第47話 魔道具屋に入る
「ここ! ここ!」
ぴょんぴょんと跳ねるニーコ。よほど気になる店のようだ。
私たちが追いついたタイミングで、さっさとドアを開けて中に入っていくニーコ。
【いらっしゃ~い】
暢気な男性の声が私たちを出迎えた。
ちょうど品出しでもしていたのか、少し腰の曲がった白髪頭の老人が品物を棚へと置いているところだった。

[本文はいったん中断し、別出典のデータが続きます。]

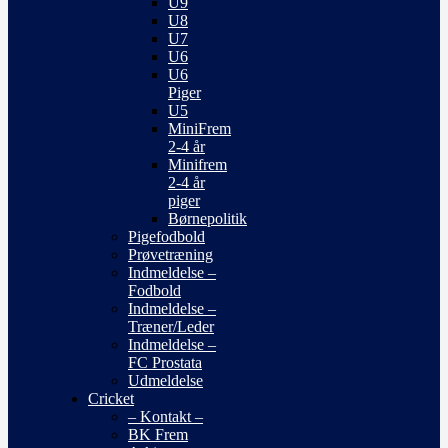
U9
U8
U7
U6
U6
Piger
U5
MiniFrem
2-4 år
Minifrem
2-4 år
piger
Børnepolitik
Pigefodbold
Prøvetræning
Indmeldelse –
Fodbold
Indmeldelse –
Træner/Leder
Indmeldelse –
FC Prostata
Udmeldelse
Cricket
– Kontakt –
BK Frem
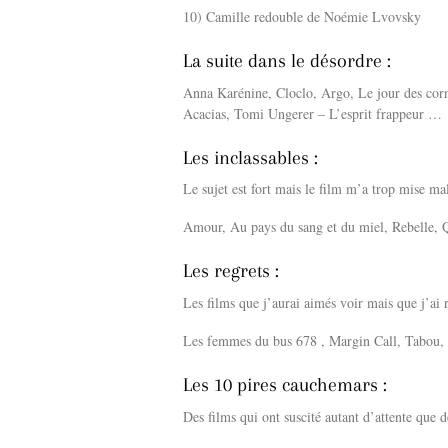
10) Camille redouble de Noémie Lvovsky
La suite dans le désordre :
Anna Karénine, Cloclo, Argo, Le jour des corn
Acacias, Tomi Ungerer – L’esprit frappeur …
Les inclassables :
Le sujet est fort mais le film m’a trop mise mal
Amour, Au pays du sang et du miel, Rebelle, 
Les regrets :
Les films que j’aurai aimés voir mais que j’ai 
Les femmes du bus 678 , Margin Call, Tabou, 
Les 10 pires cauchemars :
Des films qui ont suscité autant d’attente que d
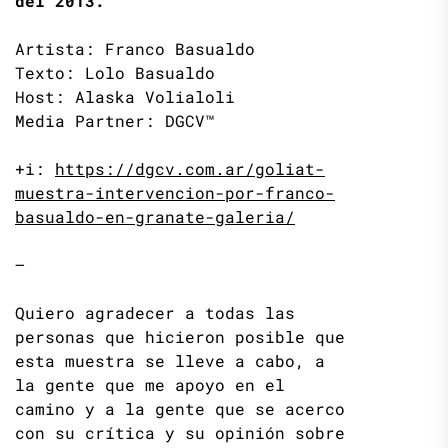
del 2013.
Artista: Franco Basualdo
Texto: Lolo Basualdo
Host: Alaska Volialoli
Media Partner: DGCV™
+i:
https://dgcv.com.ar/goliat-
muestra-intervencion-por-franco-
basualdo-en-granate-galeria/
—
Quiero agradecer a todas las
personas que hicieron posible que
esta muestra se lleve a cabo, a
la gente que me apoyo en el
camino y a la gente que se acerco
con su crítica y su opinión sobre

【気になる物があったら、棚から出すから、声をかけておくれね~】
【はーい!】
ニーコがキラキラした目で品物を見ている。
「マーコ、ここは何屋さん?」
「ここはね、魔道具屋さん」
「ま、魔道具!?」
まさに異世界なワードに、私のファンタジー脳が刺激される。
ニーコと一緒に棚の上に並んでいる商品に目を向ける。様々な大きさの四角い箱だったり、水晶のような透明な球体だったり。アクセサリーのような物もあれば、棚に入らない大きなサイズの縦長の袋に入ったものが壁に並んでいたり。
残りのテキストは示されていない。